Every family is unique, but it's most common in Washington for parents to have joint legal custody, with one parent having primary physical custody. In this arrangement, both parents have an equal right to make decisions about their child's schooling. How much time the child spends living in each parent's home is not relevant.
Reasons Why Parents May Disagree About School Choice
Disagreements about what school a child should attend can involve a wide range of concerns. Understanding why parents disagree is the first step in finding a solution.
1. Educational Philosophy
Parents may have different opinions about the educational approach they want for their child. Some may prioritize a traditional academic curriculum, while others may prefer alternative or specialized educational methods such as Montessori, Waldorf, or religious-based education.
2. School Quality
Parents may have opposing views of the quality of schools and their academic performance. One parent might prioritize schools with high standardized test scores or rankings, while the other might value a more holistic approach to education or focus on specific programs or extracurricular activities.
3. Needs of the Child
If a child has special needs or requires individualized education, parents may have opposing views on the best type of school to meet those needs. One parent might advocate for a specialized school or program, while the other may prefer mainstream inclusion or a different approach.
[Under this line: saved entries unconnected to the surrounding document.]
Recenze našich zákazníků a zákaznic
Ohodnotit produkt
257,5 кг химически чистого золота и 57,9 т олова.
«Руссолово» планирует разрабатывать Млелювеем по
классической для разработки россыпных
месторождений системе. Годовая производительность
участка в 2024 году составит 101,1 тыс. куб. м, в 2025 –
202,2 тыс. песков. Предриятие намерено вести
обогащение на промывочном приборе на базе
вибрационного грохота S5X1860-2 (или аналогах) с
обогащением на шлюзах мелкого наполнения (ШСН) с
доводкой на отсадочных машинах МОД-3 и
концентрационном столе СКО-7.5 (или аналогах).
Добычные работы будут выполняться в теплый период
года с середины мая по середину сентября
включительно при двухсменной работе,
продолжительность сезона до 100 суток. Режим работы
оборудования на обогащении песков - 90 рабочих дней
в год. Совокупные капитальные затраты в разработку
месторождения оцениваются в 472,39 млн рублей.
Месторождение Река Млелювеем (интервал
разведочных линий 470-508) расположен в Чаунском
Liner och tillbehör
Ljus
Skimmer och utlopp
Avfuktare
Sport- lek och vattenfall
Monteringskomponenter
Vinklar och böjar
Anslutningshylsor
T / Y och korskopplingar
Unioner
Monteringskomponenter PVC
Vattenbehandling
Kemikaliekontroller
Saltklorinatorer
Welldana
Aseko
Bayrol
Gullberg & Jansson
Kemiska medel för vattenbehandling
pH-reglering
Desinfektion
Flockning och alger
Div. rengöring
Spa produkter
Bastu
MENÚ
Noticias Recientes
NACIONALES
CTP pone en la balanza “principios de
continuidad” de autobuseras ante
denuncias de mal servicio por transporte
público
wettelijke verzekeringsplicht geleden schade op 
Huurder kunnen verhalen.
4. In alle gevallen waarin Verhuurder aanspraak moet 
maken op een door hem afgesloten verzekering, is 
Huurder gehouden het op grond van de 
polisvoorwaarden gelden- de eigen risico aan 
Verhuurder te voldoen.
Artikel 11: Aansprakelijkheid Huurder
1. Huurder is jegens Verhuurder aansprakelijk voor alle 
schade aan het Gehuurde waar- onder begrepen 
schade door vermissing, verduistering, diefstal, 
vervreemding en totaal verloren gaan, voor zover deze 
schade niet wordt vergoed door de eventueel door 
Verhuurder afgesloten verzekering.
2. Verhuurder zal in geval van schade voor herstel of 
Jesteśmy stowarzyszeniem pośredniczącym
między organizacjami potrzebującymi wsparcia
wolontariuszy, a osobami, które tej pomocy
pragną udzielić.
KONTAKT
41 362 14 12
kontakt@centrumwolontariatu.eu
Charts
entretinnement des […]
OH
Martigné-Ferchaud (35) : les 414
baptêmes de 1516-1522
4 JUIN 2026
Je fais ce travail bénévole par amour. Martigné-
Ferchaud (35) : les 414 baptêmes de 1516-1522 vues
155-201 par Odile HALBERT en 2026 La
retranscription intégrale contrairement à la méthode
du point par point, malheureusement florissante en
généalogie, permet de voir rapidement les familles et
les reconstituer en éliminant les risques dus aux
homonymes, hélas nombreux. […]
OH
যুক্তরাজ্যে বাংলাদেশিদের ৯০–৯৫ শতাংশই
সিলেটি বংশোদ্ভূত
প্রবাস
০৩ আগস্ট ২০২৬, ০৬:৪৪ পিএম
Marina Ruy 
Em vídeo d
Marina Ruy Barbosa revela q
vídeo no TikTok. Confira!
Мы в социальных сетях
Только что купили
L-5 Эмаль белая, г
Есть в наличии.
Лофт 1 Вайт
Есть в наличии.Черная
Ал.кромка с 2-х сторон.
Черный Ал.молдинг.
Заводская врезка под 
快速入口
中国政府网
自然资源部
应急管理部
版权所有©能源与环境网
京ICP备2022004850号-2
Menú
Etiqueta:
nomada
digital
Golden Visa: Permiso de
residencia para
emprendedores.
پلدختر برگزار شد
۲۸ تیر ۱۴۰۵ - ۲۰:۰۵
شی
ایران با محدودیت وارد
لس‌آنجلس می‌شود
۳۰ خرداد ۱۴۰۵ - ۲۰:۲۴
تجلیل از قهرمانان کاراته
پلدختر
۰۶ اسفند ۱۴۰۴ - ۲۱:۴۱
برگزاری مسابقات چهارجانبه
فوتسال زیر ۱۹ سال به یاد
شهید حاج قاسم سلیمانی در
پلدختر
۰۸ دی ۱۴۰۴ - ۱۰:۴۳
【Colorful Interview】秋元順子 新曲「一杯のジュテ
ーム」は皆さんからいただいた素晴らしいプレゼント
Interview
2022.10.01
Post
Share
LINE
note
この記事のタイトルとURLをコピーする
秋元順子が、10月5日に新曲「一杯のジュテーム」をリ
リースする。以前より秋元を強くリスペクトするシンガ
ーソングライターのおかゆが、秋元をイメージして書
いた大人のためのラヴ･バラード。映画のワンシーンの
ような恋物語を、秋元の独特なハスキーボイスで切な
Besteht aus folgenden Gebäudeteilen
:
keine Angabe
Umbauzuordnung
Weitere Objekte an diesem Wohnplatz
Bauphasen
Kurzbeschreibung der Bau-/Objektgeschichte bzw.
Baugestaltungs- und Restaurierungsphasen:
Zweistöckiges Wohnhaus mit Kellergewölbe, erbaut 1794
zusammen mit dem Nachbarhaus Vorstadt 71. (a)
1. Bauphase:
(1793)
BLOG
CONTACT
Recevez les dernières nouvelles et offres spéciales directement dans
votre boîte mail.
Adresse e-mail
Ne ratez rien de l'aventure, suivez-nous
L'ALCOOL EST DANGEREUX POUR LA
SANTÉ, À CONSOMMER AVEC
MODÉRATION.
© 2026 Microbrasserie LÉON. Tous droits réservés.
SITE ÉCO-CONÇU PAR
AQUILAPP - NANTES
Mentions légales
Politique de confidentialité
4. Proximity and Convenience
Since children spend much of their waking hours at school, choosing a facility that meets the family's overall lifestyle is important. Disagreements can arise when parents have different opinions on the ideal location or commuting distance to a school.
5. Financial Considerations
Tuition costs can be a factor when private school is being considered. Even when parents have a high net worth and substantial assets, there can be a disagreement over whether private school is a worthwhile expense.
How to Resolve the Dispute
Divorce can be tough for children, so it's best to resolve disputes on your own whenever possible. If you have multiple areas of disagreement to work through, mediation or arbitration may be a good option. These processes encourage constructive dialogue and create an unbiased environment that fosters open communication while guiding you toward a resolution.
If the court is forced to intervene, they will make a decision that is in the child's best interests. Some of the factors a Washington state judge may use to decide include:
- The educational reputation of each school being considered, including teacher qualifications, class sizes, curriculum, access to resources, and the school's track record of student success
- How to maintain a consistent and stable environment for the child
- How to best meet the child's educational needs
- How involved each parent was in the child's education prior to divorce
- Your family's religious background (if one of the proposed options is a church-affiliated school)
- If parents have the financial resources to reasonably be expected to pay for the tuition (if private school is one of the options being considered)
Whether your child's school preference will be considered depends on if they are mature enough to have an informed opinion. There is no firm age for when the court will consider your child's input, but the views of teenagers tend to carry more weight than those of elementary school students. Teenagers who express a preference based on factors such as participation in extracurricular activities, school offerings that support their future career goals, and strong mentoring relationships with school staff are likely to have their views carefully considered by the court.